Refinancing: Only for the privileged few
Sure, now is a great time to refinance - that is, if you can still qualify. Here is what lenders are looking for.
NEW YORK (CNNMoney.com) -- The good news: mortgage rates are down. The bad news: it's much harder to qualify for a refinanced loan these days.
What's more, the borrowers who need to refinance the most - because their adjustable rate mortgages (ARMs) are resetting to higher interest rates - are among those having the most trouble winning approvals.
"I'm turning away about 60% to 75% of the clients who come to me for a refi," said Bob Moulton, president of Americana Mortgage Group on Long Island, N.Y. "Some don't have enough equity and others have bad credit scores."
During the boom years, lenders approved most anyone with a pulse. Not so today. Mortgage brokers recognize this and are now being very selective about the clients whose applications they choose to submit to the likes of Wells Fargo (WFC, Fortune 500) or Bank of America (BAC, Fortune 500).
If an applicant has poor credit, or a home whose value is rapidly deteriorating, they're just not going to bother.
"If the person is Sweet Polly Purebread - good income, good assets, high credit score - there's money out there," said Moulton. "But if not, then it's harder."
Interest rates are way down - 5.67% is the going rate for a a 30-year fixed loan this week, according to Freddie Mac.

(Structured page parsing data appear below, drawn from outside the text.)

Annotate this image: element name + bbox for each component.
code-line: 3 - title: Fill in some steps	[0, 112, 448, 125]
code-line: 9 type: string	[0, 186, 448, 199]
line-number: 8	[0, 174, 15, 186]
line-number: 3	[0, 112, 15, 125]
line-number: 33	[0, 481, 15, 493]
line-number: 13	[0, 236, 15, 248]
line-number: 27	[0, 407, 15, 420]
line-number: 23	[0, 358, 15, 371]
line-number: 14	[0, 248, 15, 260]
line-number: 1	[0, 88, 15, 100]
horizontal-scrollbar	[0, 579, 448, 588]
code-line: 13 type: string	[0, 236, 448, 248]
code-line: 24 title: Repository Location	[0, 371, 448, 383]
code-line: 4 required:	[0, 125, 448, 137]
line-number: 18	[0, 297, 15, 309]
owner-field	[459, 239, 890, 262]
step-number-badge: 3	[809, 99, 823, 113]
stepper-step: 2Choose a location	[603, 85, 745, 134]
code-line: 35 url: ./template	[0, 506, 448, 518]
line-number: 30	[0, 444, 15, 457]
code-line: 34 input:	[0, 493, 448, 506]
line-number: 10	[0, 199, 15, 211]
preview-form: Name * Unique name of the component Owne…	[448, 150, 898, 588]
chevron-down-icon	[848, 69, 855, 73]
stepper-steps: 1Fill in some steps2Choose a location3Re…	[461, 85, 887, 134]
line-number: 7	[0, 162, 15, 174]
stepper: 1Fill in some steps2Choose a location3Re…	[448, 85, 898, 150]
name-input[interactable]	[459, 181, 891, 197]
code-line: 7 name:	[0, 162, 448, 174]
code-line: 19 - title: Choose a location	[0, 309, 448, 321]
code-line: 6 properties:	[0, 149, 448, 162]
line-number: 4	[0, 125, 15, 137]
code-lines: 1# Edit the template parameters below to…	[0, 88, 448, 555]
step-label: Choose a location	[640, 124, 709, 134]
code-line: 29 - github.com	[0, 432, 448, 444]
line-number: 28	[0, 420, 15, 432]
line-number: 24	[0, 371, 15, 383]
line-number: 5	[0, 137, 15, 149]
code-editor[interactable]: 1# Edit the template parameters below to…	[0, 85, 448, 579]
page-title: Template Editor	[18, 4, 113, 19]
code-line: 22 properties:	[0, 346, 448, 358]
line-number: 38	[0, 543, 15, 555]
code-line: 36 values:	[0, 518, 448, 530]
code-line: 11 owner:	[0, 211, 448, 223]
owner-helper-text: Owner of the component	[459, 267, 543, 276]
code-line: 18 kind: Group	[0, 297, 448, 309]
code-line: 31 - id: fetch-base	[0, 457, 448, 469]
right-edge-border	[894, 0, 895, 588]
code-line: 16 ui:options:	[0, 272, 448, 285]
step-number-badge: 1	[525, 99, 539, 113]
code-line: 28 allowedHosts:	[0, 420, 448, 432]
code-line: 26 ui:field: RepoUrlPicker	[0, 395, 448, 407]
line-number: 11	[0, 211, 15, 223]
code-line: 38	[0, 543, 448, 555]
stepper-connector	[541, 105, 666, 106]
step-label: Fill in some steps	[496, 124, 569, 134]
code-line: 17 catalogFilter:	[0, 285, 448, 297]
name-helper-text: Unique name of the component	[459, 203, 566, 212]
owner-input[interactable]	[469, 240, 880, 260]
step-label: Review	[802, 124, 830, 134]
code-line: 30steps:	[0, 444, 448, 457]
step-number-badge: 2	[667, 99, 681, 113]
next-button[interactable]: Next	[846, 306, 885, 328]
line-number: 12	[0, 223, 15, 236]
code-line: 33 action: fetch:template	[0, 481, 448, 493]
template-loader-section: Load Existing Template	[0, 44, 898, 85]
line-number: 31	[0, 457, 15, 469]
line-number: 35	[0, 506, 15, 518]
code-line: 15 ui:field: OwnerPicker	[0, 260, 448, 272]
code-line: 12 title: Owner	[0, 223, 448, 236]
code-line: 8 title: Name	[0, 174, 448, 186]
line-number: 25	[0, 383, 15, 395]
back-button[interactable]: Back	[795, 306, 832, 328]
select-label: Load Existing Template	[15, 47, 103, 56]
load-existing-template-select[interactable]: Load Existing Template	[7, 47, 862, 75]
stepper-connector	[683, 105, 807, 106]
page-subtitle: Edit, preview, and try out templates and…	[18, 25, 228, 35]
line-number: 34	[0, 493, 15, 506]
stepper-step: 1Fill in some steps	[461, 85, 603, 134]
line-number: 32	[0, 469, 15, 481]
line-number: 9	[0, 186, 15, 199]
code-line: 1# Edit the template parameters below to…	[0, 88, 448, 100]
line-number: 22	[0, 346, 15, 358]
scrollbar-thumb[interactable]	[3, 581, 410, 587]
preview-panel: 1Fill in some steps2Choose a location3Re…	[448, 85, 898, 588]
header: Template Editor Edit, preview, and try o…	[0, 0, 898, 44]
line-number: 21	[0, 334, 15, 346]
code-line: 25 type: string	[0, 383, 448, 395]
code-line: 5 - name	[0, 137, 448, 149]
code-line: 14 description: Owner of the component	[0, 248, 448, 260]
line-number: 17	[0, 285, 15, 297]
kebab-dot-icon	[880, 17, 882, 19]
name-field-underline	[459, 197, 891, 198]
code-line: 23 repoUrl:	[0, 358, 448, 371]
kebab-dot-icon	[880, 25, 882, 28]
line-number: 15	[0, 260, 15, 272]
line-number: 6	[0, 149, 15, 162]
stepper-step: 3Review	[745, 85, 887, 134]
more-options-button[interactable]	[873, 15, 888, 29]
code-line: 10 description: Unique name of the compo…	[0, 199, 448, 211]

That has generated a spike in refinancing applications.
Total mortgage applications were up 73% last week from a year earlier, according to the Mortgage Bankers Association (MBA), and 69%of those applications were for refis. Last February, when interest rates were about 6.3%, about 46% of applications were for refis.
The make-or-break metric for anyone looking to refinance right now is home equity - the difference between what is owed on a house and what the house is worth. But with home prices down, many homeowners have little of that precious commodity left.

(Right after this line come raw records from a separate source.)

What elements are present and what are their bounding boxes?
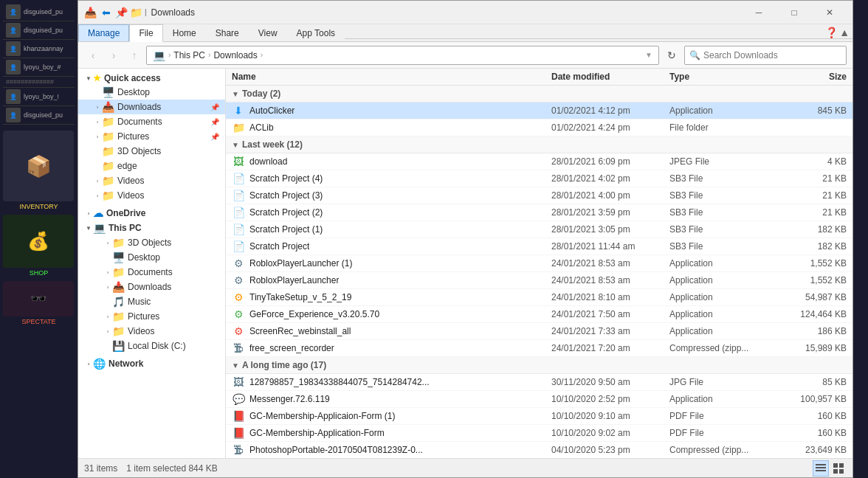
sidebar-item-3dobjects-quick[interactable]: 📁 3D Objects [78, 144, 225, 159]
expand-icon[interactable]: › [93, 176, 102, 185]
tab-app-tools[interactable]: App Tools [287, 24, 345, 41]
sidebar-item-desktop[interactable]: 🖥️ Desktop [78, 250, 225, 265]
expand-icon[interactable]: › [103, 268, 112, 277]
forward-button[interactable]: › [105, 46, 123, 64]
table-row[interactable]: ⚙ ScreenRec_webinstall_all 24/01/2021 7:… [226, 323, 852, 340]
up-button[interactable]: ↑ [125, 46, 143, 64]
search-box[interactable]: 🔍 [684, 46, 847, 65]
expand-ribbon-icon[interactable]: ▲ [839, 27, 850, 38]
sidebar-item-pictures[interactable]: › 📁 Pictures [78, 309, 225, 324]
table-row[interactable]: 📕 GC-Membership-Application-Form 10/10/2… [226, 425, 852, 442]
onedrive-expand-icon[interactable]: › [84, 209, 93, 218]
expand-icon[interactable] [103, 253, 112, 262]
expand-icon[interactable]: › [103, 312, 112, 321]
table-row[interactable]: ⚙ GeForce_Experience_v3.20.5.70 24/01/20… [226, 306, 852, 323]
group-longago[interactable]: ▼ A long time ago (17) [226, 357, 852, 374]
expand-icon[interactable]: › [103, 238, 112, 247]
quick-access-header[interactable]: ▼ ★ Quick access [78, 72, 225, 85]
tab-share[interactable]: Share [206, 24, 249, 41]
sidebar-item-videos2-quick[interactable]: › 📁 Videos [78, 188, 225, 203]
thispc-header[interactable]: ▼ 💻 This PC [78, 221, 225, 235]
sidebar-item-localdisk[interactable]: 💾 Local Disk (C:) [78, 339, 225, 353]
table-row[interactable]: 📕 GC-Membership-Applicaion-Form (1) 10/1… [226, 408, 852, 425]
file-list[interactable]: Name Date modified Type Size ▼ Today (2)… [226, 69, 852, 458]
column-type[interactable]: Type [669, 72, 780, 82]
file-type: File folder [669, 122, 780, 133]
thispc-expand-icon[interactable]: ▼ [84, 224, 93, 232]
sidebar-item-videos-quick[interactable]: › 📁 Videos [78, 173, 225, 188]
tab-home[interactable]: Home [163, 24, 206, 41]
expand-icon[interactable]: › [103, 327, 112, 336]
table-row[interactable]: 📄 Scratch Project (3) 28/01/2021 4:00 pm… [226, 187, 852, 204]
table-row[interactable]: ⚙ TinyTakeSetup_v_5_2_19 24/01/2021 8:10… [226, 289, 852, 306]
path-this-pc[interactable]: This PC [173, 50, 205, 60]
back-arrow-icon[interactable]: ⬅ [100, 7, 112, 18]
onedrive-header[interactable]: › ☁ OneDrive [78, 206, 225, 221]
minimize-button[interactable]: ─ [742, 4, 776, 21]
file-name-cell: 📄 Scratch Project (2) [232, 207, 551, 218]
table-row[interactable]: 💬 Messenger.72.6.119 10/10/2020 2:52 pm … [226, 391, 852, 408]
large-icons-button[interactable] [830, 460, 847, 477]
refresh-button[interactable]: ↻ [662, 46, 681, 65]
tab-manage[interactable]: Manage [78, 24, 129, 41]
sidebar-item-desktop-quick[interactable]: 🖥️ Desktop [78, 85, 225, 100]
expand-icon[interactable]: › [93, 103, 102, 111]
table-row[interactable]: 📄 Scratch Project (2) 28/01/2021 3:59 pm… [226, 204, 852, 221]
expand-icon[interactable] [93, 147, 102, 156]
expand-icon[interactable] [93, 88, 102, 97]
sidebar-item-documents-quick[interactable]: › 📁 Documents 📌 [78, 114, 225, 129]
table-row[interactable]: 🖼 128798857_19834338844075_7514284742...… [226, 374, 852, 391]
table-row[interactable]: 🗜 PhotoshopPortable-20170504T081239Z-0..… [226, 442, 852, 458]
close-button[interactable]: ✕ [813, 4, 847, 21]
sidebar-item-music[interactable]: 🎵 Music [78, 294, 225, 309]
group-lastweek[interactable]: ▼ Last week (12) [226, 136, 852, 153]
expand-icon[interactable] [103, 297, 112, 306]
group-toggle-icon[interactable]: ▼ [232, 361, 239, 370]
sidebar-item-3dobjects[interactable]: › 📁 3D Objects [78, 235, 225, 250]
sidebar-item-documents[interactable]: › 📁 Documents [78, 265, 225, 280]
quick-access-expand-icon[interactable]: ▼ [84, 74, 93, 83]
sidebar-item-edge-quick[interactable]: 📁 edge [78, 159, 225, 173]
table-row[interactable]: 🗜 free_screen_recorder 24/01/2021 7:20 a… [226, 340, 852, 357]
sidebar-item-videos[interactable]: › 📁 Videos [78, 324, 225, 339]
table-row[interactable]: 📄 Scratch Project (1) 28/01/2021 3:05 pm… [226, 221, 852, 238]
expand-icon[interactable]: › [93, 191, 102, 200]
table-row[interactable]: ⬇ AutoClicker 01/02/2021 4:12 pm Applica… [226, 103, 852, 119]
column-date[interactable]: Date modified [551, 72, 669, 82]
help-icon[interactable]: ❓ [825, 27, 838, 38]
expand-icon[interactable] [93, 162, 102, 170]
tab-view[interactable]: View [249, 24, 287, 41]
table-row[interactable]: 🖼 download 28/01/2021 6:09 pm JPEG File … [226, 153, 852, 170]
column-size[interactable]: Size [780, 72, 847, 82]
network-expand-icon[interactable]: › [84, 359, 93, 368]
table-row[interactable]: 📁 ACLib 01/02/2021 4:24 pm File folder [226, 119, 852, 136]
sidebar-item-pictures-quick[interactable]: › 📁 Pictures 📌 [78, 129, 225, 144]
file-date: 10/10/2020 9:02 am [551, 428, 669, 438]
table-row[interactable]: 📄 Scratch Project 28/01/2021 11:44 am SB… [226, 238, 852, 255]
sidebar-item-downloads[interactable]: › 📥 Downloads [78, 280, 225, 294]
details-view-button[interactable] [813, 460, 829, 477]
expand-icon[interactable] [103, 342, 112, 350]
group-toggle-icon[interactable]: ▼ [232, 90, 239, 98]
expand-icon[interactable]: › [103, 283, 112, 291]
column-name[interactable]: Name [232, 72, 551, 82]
pin-icon[interactable]: 📌 [115, 7, 127, 18]
path-downloads[interactable]: Downloads [213, 50, 257, 60]
maximize-button[interactable]: □ [777, 4, 811, 21]
network-header[interactable]: › 🌐 Network [78, 356, 225, 371]
table-row[interactable]: ⚙ RobloxPlayerLauncher 24/01/2021 8:53 a… [226, 272, 852, 289]
group-today[interactable]: ▼ Today (2) [226, 86, 852, 103]
table-row[interactable]: ⚙ RobloxPlayerLauncher (1) 24/01/2021 8:… [226, 255, 852, 272]
table-row[interactable]: 📄 Scratch Project (4) 28/01/2021 4:02 pm… [226, 170, 852, 187]
sidebar-item-downloads-quick[interactable]: › 📥 Downloads 📌 [78, 100, 225, 114]
expand-icon[interactable]: › [93, 132, 102, 141]
search-input[interactable] [703, 50, 841, 60]
dropdown-arrow-icon[interactable]: ▼ [645, 51, 652, 59]
expand-icon[interactable]: › [93, 117, 102, 126]
back-button[interactable]: ‹ [84, 46, 102, 64]
file-name: Messenger.72.6.119 [249, 394, 330, 404]
address-path[interactable]: 💻 › This PC › Downloads › ▼ [146, 46, 659, 65]
group-toggle-icon[interactable]: ▼ [232, 141, 239, 149]
folder-small-icon[interactable]: 📁 [130, 7, 142, 18]
tab-file[interactable]: File [129, 24, 162, 42]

"If you have an 80% loan, with a 10% home equity loan, you may not be able to refinance," said Peter Grabel, a mortgage broker in Connecticut - especially in down markets.
Consider a homeowner who bought in Miami a year ago with 20% down. Home prices have fallen 15% there in the past year, wiping out three-quarters of the equity. Lenders, who want collateral that's worth more than the value of the loan, are wary about having so little cushion. If they have to repossess and resell the house, they're on the hook for a big loss.

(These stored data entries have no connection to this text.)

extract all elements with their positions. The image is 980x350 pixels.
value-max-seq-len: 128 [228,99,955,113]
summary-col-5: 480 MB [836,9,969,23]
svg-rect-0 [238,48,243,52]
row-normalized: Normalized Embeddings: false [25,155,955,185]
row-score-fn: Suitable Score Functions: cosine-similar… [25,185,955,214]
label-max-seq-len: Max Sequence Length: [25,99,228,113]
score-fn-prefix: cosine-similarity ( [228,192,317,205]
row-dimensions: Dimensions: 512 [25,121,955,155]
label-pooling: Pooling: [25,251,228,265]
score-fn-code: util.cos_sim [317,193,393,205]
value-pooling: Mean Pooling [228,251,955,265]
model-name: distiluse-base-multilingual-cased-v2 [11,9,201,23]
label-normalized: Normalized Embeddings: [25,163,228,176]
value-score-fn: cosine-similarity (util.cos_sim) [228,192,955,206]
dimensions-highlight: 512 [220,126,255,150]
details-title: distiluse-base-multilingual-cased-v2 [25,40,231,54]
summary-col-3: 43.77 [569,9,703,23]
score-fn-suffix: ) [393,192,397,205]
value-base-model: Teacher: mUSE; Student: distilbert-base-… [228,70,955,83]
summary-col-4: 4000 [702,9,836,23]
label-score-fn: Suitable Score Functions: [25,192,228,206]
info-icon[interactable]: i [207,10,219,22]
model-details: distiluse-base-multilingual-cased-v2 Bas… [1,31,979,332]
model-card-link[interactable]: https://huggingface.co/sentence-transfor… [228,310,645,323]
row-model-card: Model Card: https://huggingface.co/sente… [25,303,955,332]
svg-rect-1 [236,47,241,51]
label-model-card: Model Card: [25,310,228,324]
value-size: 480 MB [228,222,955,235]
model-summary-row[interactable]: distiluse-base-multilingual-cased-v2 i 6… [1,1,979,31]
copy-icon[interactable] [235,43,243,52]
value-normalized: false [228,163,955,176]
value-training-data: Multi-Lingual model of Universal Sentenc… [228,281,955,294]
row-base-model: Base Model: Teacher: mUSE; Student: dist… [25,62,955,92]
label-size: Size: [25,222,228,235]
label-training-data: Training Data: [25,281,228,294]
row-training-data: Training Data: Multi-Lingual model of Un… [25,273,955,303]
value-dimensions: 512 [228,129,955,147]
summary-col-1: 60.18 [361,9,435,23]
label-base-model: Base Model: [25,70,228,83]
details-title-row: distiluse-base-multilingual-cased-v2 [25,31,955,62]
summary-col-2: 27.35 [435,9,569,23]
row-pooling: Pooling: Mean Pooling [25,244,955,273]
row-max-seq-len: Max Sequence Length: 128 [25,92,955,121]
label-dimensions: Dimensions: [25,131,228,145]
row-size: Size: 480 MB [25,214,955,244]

"No lender would take that deal," said Marc Savitt, president of the National Association of Mortgage Brokers. "It's a lot different from two years ago."
The bar has also been raised for credit scores when it comes to refinancing, according to Grabel. And sometimes, it's not a matter of whether someone can get refinancing but at what price.
"Those with high credit scores are getting very good rates, but the lenders have heightened the requirements to qualify," said Grabel. Instead of a score of 680 for the best rate, a borrower might need 700 now.
For example, Grabel has a client who wants a cash-out deal. The client has lots of equity in his house but a dismal credit score - 552.
"I used to have 20 lenders I could send him to; now there's maybe one," said Grabel. "The rate, though, will be high, higher than what he's paying now."
The only reason that this client will take that deal is because he's going through a divorce and needs to buy his wife out of their home. He doesn't have time to rebuild his credit rating, but he's lucky that at least his house appraises well.
Indeed, appraisals are another tool that lenders are using to eliminate unqualified applicants.
"It used to be a formality," said Grabel. "Now it's, 'Lets do the appraisal first and see what value comes in." Lenders are scrutinizing them to a degree unheard of during the boom. They don't want to lend $160,000 on an appraised value of $200,000 unless they're sure the house is truly worth that.
Ted Grose, a past president of the California Association of Mortgage Brokers, said lenders now often conduct what he called "bench reviews" of appraisals. "They have an experienced, independent third-party go over the appraisal to make sure the numbers are accurate," he said.
Grose called many of the applicants he sees "very challenging, mostly because of high loan-to-value ratios."
Many of these people took exotic loans to get into high-priced properties. They used hybrid ARMs that are resetting to higher rates, or interest only loans.
Particularly deadly are option ARMs, which act as negative amortization loans; the payments don't even cover the interest and the balance grows over time. Combine that with falling home prices, and the loan balance may be more than the home's market value.
Under those circumstances, said Grose, few borrowers can be helped.
There is one bit of good news for homeowners this week: The stimulus bill passed by Congress late Thursday will raise the size of the loans that Fannie Mae and Freddie Mac can buy from $417,000 to nearly $730,000 in some high-cost markets.
Lenders are much more willing to make loans that can be sold to these two entities in the secondary market, which will make it easier for some people to refinance. Additionally, these so-called 'conforming' loans have interest rates a percentage point or more lower than 'jumbo' loans.
"That's going to be huge," said Grose, especially for his clientele in high cost Los Angeles.